• WORK REQUIRED: Exactly as given, write out all the entries again.

Top of SOURCE INFORMATION

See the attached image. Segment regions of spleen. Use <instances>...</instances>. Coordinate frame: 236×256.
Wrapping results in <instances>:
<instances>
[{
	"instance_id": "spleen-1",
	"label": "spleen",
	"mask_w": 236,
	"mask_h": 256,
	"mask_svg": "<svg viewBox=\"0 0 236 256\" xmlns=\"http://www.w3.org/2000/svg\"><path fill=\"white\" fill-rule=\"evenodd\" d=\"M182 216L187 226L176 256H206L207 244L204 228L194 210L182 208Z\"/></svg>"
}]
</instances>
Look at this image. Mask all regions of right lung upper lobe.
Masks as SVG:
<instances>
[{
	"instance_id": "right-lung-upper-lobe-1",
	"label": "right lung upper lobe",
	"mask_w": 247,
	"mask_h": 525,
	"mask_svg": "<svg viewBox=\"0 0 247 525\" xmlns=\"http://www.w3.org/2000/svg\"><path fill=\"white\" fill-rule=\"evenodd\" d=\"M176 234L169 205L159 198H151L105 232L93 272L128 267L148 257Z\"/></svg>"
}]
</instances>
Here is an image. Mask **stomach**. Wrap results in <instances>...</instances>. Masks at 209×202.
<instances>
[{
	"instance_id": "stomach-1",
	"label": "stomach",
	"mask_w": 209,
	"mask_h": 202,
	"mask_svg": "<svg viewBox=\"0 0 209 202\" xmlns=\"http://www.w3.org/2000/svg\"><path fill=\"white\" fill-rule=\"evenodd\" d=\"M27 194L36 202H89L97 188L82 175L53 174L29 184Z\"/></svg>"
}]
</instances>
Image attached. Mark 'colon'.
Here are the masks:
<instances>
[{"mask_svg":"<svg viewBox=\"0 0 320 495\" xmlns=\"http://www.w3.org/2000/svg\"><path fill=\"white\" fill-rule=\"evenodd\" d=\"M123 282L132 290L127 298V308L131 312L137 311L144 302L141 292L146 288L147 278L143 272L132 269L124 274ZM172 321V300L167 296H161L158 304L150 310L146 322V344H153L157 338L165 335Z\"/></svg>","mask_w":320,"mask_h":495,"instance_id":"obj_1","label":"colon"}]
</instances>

Bottom of SOURCE INFORMATION

• TASK OUTPUT:
See the attached image. Segment regions of spleen. Use <instances>...</instances>. Coordinate frame: 236×256.
Wrapping results in <instances>:
<instances>
[{
	"instance_id": "spleen-1",
	"label": "spleen",
	"mask_w": 236,
	"mask_h": 256,
	"mask_svg": "<svg viewBox=\"0 0 236 256\" xmlns=\"http://www.w3.org/2000/svg\"><path fill=\"white\" fill-rule=\"evenodd\" d=\"M182 216L187 226L176 256H206L207 244L204 228L194 210L182 208Z\"/></svg>"
}]
</instances>
Look at this image. Mask all regions of right lung upper lobe.
Masks as SVG:
<instances>
[{
	"instance_id": "right-lung-upper-lobe-1",
	"label": "right lung upper lobe",
	"mask_w": 247,
	"mask_h": 525,
	"mask_svg": "<svg viewBox=\"0 0 247 525\" xmlns=\"http://www.w3.org/2000/svg\"><path fill=\"white\" fill-rule=\"evenodd\" d=\"M176 234L169 205L159 198H151L105 232L93 272L128 267L148 257Z\"/></svg>"
}]
</instances>
Here is an image. Mask **stomach**. Wrap results in <instances>...</instances>. Masks at 209×202.
<instances>
[{
	"instance_id": "stomach-1",
	"label": "stomach",
	"mask_w": 209,
	"mask_h": 202,
	"mask_svg": "<svg viewBox=\"0 0 209 202\" xmlns=\"http://www.w3.org/2000/svg\"><path fill=\"white\" fill-rule=\"evenodd\" d=\"M27 194L36 202H89L97 188L82 175L53 174L29 184Z\"/></svg>"
}]
</instances>
Image attached. Mark 'colon'.
Here are the masks:
<instances>
[{"mask_svg":"<svg viewBox=\"0 0 320 495\" xmlns=\"http://www.w3.org/2000/svg\"><path fill=\"white\" fill-rule=\"evenodd\" d=\"M123 282L132 290L127 298V308L131 312L137 311L144 302L141 292L146 288L147 278L143 272L132 269L124 274ZM172 321V300L167 296H161L158 304L150 310L146 322V344H153L157 338L165 335Z\"/></svg>","mask_w":320,"mask_h":495,"instance_id":"obj_1","label":"colon"}]
</instances>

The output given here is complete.